What is needed is an exact copy of the records below, without the pictures.

# # #

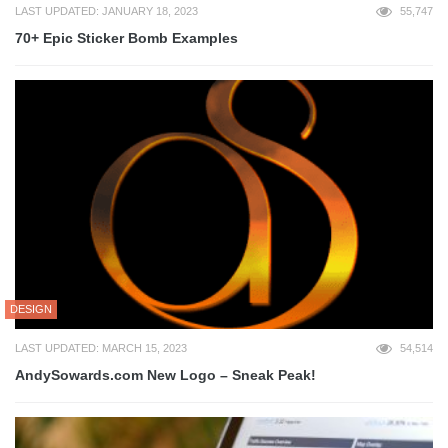
LAST UPDATED: JANUARY 18, 2023
55,747
70+ Epic Sticker Bomb Examples
DESIGN
LAST UPDATED: MARCH 15, 2023
54,514
AndySowards.com New Logo – Sneak Peak!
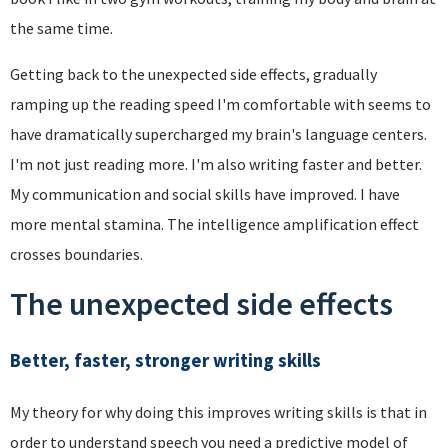
the same time.
Getting back to the unexpected side effects, gradually
ramping up the reading speed I'm comfortable with seems to
have dramatically supercharged my brain's language centers.
I'm not just reading more. I'm also writing faster and better.
My communication and social skills have improved. I have
more mental stamina. The intelligence amplification effect
crosses boundaries.
The unexpected side effects
Better, faster, stronger writing skills
My theory for why doing this improves writing skills is that in
order to understand speech you need a predictive model of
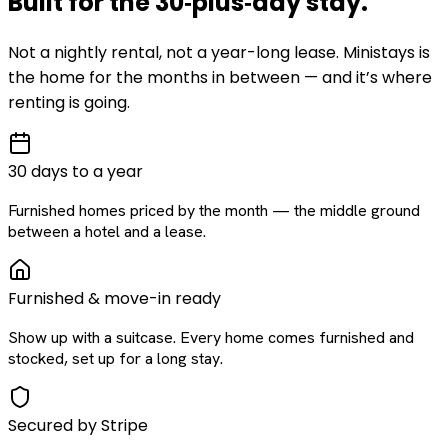
Built for the
30‑plus‑day
stay
.
Not a nightly rental, not a year-long lease. Ministays is
the home for the months in between — and it’s where
renting is going.
30 days to a year
Furnished homes priced by the month — the middle ground
between a hotel and a lease.
Furnished & move-in ready
Show up with a suitcase. Every home comes furnished and
stocked, set up for a long stay.
Secured by Stripe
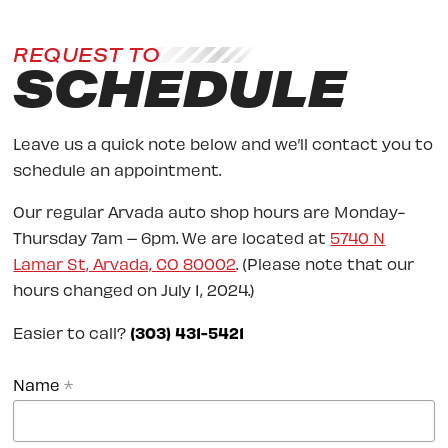
REQUEST TO
SCHEDULE
Leave us a quick note below and we’ll contact you to
schedule an appointment.
Our regular Arvada auto shop hours are Monday-
Thursday 7am – 6pm. We are located at
5740 N
Lamar St, Arvada, CO 80002
. (Please note that our
hours changed on July 1, 2024.)
Easier to call?
(303) 431-5421
Name
*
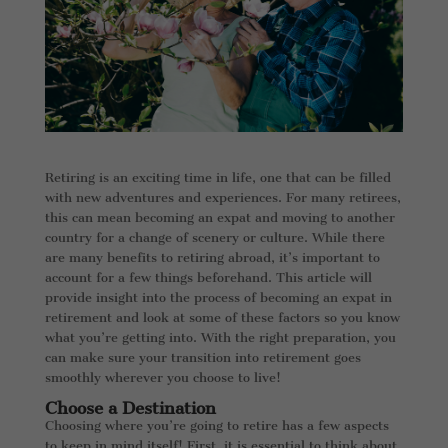
Retiring is an exciting time in life, one that can be filled
with new adventures and experiences. For many retirees,
this can mean becoming an expat and moving to another
country for a change of scenery or culture. While there
are many benefits to retiring abroad, it’s important to
account for a few things beforehand. This article will
provide insight into the process of becoming an expat in
retirement and look at some of these factors so you know
what you’re getting into. With the right preparation, you
can make sure your transition into retirement goes
smoothly wherever you choose to live!
Choose a Destination
Choosing where you’re going to retire has a few aspects
to keep in mind itself! First, it is essential to think about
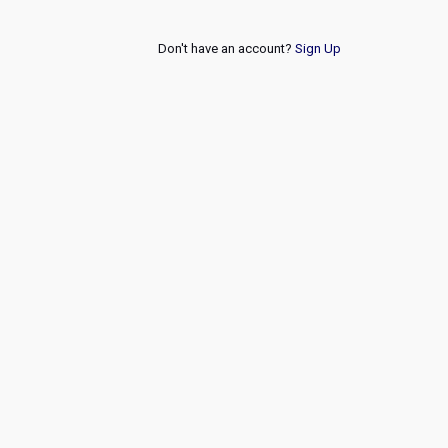
Don't have an account?
Sign Up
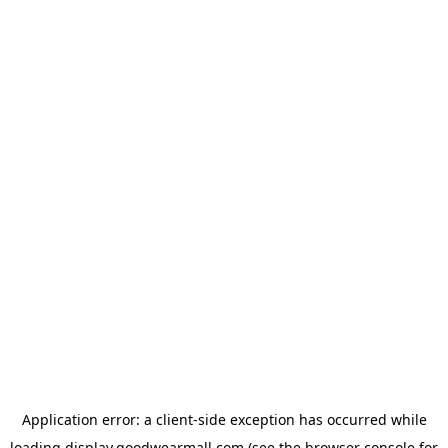
Application error: a
client
-side exception has occurred while
loading
display.goodwearmall.com
(see the
browser console
for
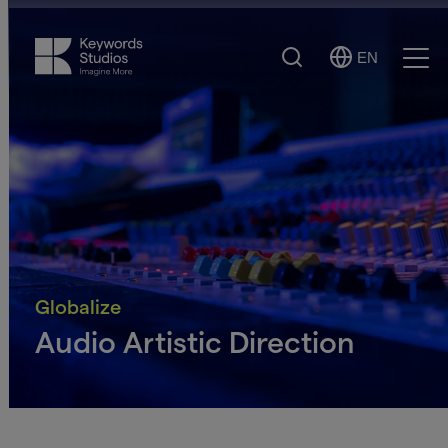
Search
EN
Select
Ope
Language
Men
Globalize
Audio Artistic Direction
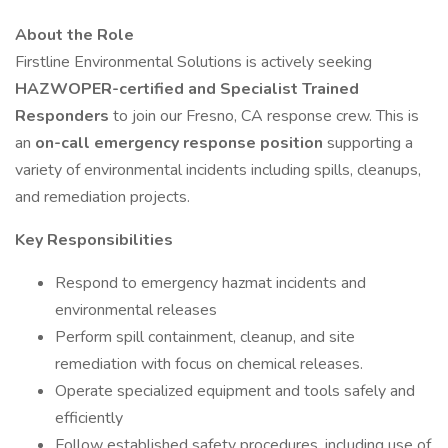
About the Role
Firstline Environmental Solutions is actively seeking
HAZWOPER-certified and Specialist Trained
Responders
to join our Fresno, CA response crew. This is
an
on-call emergency response position
supporting a
variety of environmental incidents including spills, cleanups,
and remediation projects.
Key Responsibilities
Respond to emergency hazmat incidents and
environmental releases
Perform spill containment, cleanup, and site
remediation with focus on chemical releases.
Operate specialized equipment and tools safely and
efficiently
Follow established safety procedures, including use of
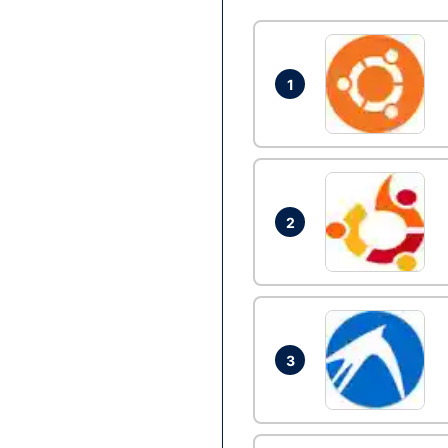
1
2
3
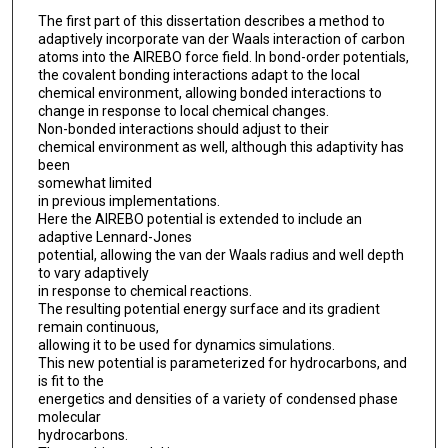
The first part of this dissertation describes a method to
adaptively incorporate van der Waals interaction of carbon
atoms into the AIREBO force field. In bond-order potentials,
the covalent bonding interactions adapt to the local
chemical environment, allowing bonded interactions to
change in response to local chemical changes.
Non-bonded interactions should adjust to their
chemical environment as well, although this adaptivity has
been
somewhat limited
in previous implementations.
Here the AIREBO potential is extended to include an
adaptive Lennard-Jones
potential, allowing the van der Waals radius and well depth
to vary adaptively
in response to chemical reactions.
The resulting potential energy surface and its gradient
remain continuous,
allowing it to be used for dynamics simulations.
This new potential is parameterized for hydrocarbons, and
is fit to the
energetics and densities of a variety of condensed phase
molecular
hydrocarbons.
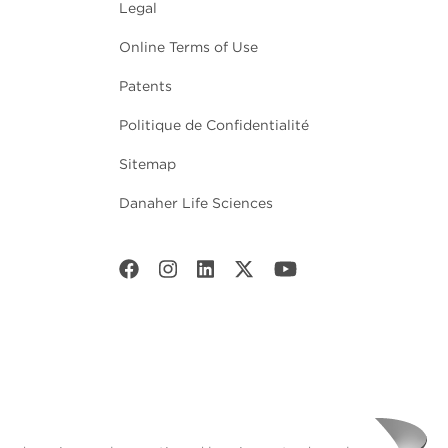
Legal
Online Terms of Use
Patents
Politique de Confidentialité
Sitemap
Danaher Life Sciences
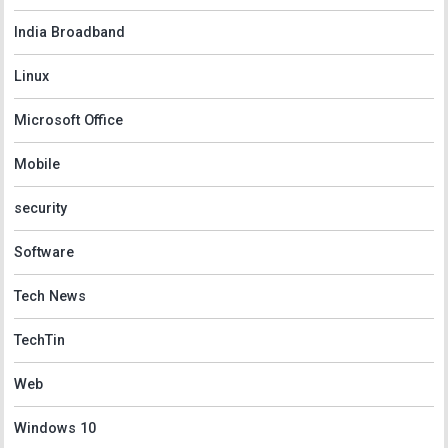
India Broadband
Linux
Microsoft Office
Mobile
security
Software
Tech News
TechTin
Web
Windows 10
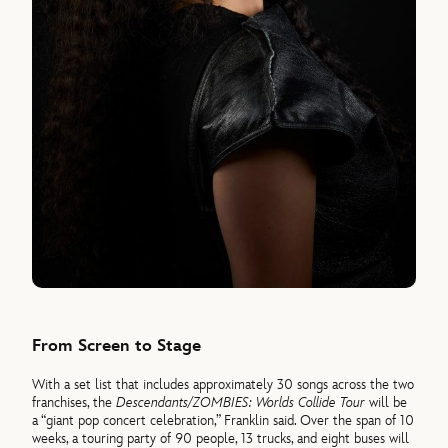
From Screen to Stage
With a set list that includes approximately 30 songs across the two
franchises, the
Descendants/ZOMBIES: Worlds Collide Tour
will be
a “giant pop concert celebration,” Franklin said. Over the span of 10
weeks, a touring party of 90 people, 13 trucks, and eight buses will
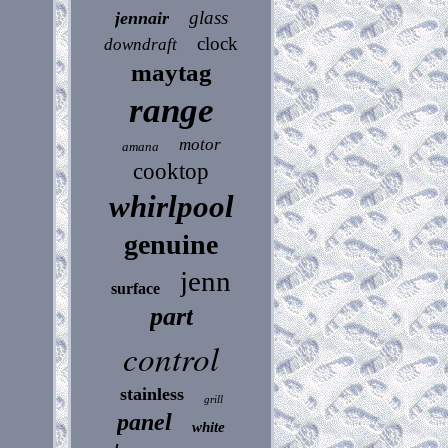
glass
jennair
clock
downdraft
maytag
range
motor
amana
cooktop
whirlpool
genuine
jenn
surface
part
control
stainless
grill
panel
white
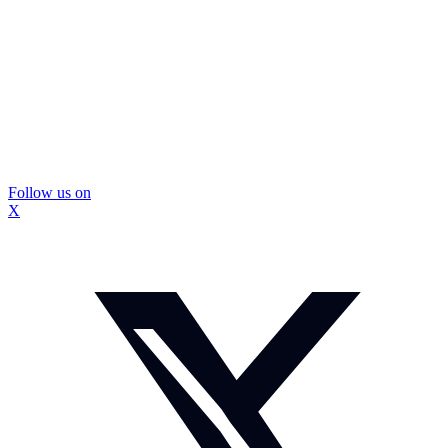
Follow us on
X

# # #

RESPONSE FOR THIS EXERCISE:
LAST UPDATED: JANUARY 18, 2023
55,747
70+ Epic Sticker Bomb Examples
DESIGN
LAST UPDATED: MARCH 15, 2023
54,514
AndySowards.com New Logo – Sneak Peak!
the same time.
Getting back to the unexpected side effects, gradually
ramping up the reading speed I'm comfortable with seems to
have dramatically supercharged my brain's language centers.
I'm not just reading more. I'm also writing faster and better.
My communication and social skills have improved. I have
more mental stamina. The intelligence amplification effect
crosses boundaries.
The unexpected side effects
Better, faster, stronger writing skills
My theory for why doing this improves writing skills is that in
order to understand speech you need a predictive model of
Built for the
30‑plus‑day
stay
.
Not a nightly rental, not a year-long lease. Ministays is
the home for the months in between — and it’s where
renting is going.
30 days to a year
Furnished homes priced by the month — the middle ground
between a hotel and a lease.
Furnished & move-in ready
Show up with a suitcase. Every home comes furnished and
stocked, set up for a long stay.
Secured by Stripe
REQUEST TO
SCHEDULE
Leave us a quick note below and we’ll contact you to
schedule an appointment.
Our regular Arvada auto shop hours are Monday-
Thursday 7am – 6pm. We are located at
5740 N
Lamar St, Arvada, CO 80002
. (Please note that our
hours changed on July 1, 2024.)
Easier to call?
(303) 431-5421
Name
*
Retiring is an exciting time in life, one that can be filled
with new adventures and experiences. For many retirees,
this can mean becoming an expat and moving to another
country for a change of scenery or culture. While there
are many benefits to retiring abroad, it’s important to
account for a few things beforehand. This article will
provide insight into the process of becoming an expat in
retirement and look at some of these factors so you know
what you’re getting into. With the right preparation, you
can make sure your transition into retirement goes
smoothly wherever you choose to live!
Choose a Destination
Choosing where you’re going to retire has a few aspects
to keep in mind itself! First, it is essential to think about
Don't have an account?
Sign Up
Application error: a
client
-side exception has occurred while
loading
display.goodwearmall.com
(see the
browser console
for
Search
EN
Select
Ope
Language
Men
Globalize
Audio Artistic Direction
About the Role
Firstline Environmental Solutions is actively seeking
HAZWOPER-certified and Specialist Trained
Responders
to join our Fresno, CA response crew. This is
an
on-call emergency response position
supporting a
variety of environmental incidents including spills, cleanups,
and remediation projects.
Key Responsibilities
Respond to emergency hazmat incidents and
environmental releases
Perform spill containment, cleanup, and site
remediation with focus on chemical releases.
Operate specialized equipment and tools safely and
efficiently
Follow established safety procedures, including use of
1
2
3
The first part of this dissertation describes a method to
adaptively incorporate van der Waals interaction of carbon
atoms into the AIREBO force field. In bond-order potentials,
the covalent bonding interactions adapt to the local
chemical environment, allowing bonded interactions to
change in response to local chemical changes.
Non-bonded interactions should adjust to their
chemical environment as well, although this adaptivity has
been
somewhat limited
in previous implementations.
Here the AIREBO potential is extended to include an
adaptive Lennard-Jones
potential, allowing the van der Waals radius and well depth
to vary adaptively
in response to chemical reactions.
The resulting potential energy surface and its gradient
remain continuous,
allowing it to be used for dynamics simulations.
This new potential is parameterized for hydrocarbons, and
is fit to the
energetics and densities of a variety of condensed phase
molecular
hydrocarbons.
Legal
Online Terms of Use
Patents
Politique de Confidentialité
Sitemap
Danaher Life Sciences
India Broadband
Linux
Microsoft Office
Mobile
security
Software
Tech News
TechTin
Web
Windows 10
From Screen to Stage
With a set list that includes approximately 30 songs across the two
franchises, the
Descendants/ZOMBIES: Worlds Collide Tour
will be
a “giant pop concert celebration,” Franklin said. Over the span of 10
weeks, a touring party of 90 people, 13 trucks, and eight buses will
glass
jennair
clock
downdraft
maytag
range
motor
amana
cooktop
whirlpool
genuine
jenn
surface
part
control
stainless
grill
panel
white
Follow us on
X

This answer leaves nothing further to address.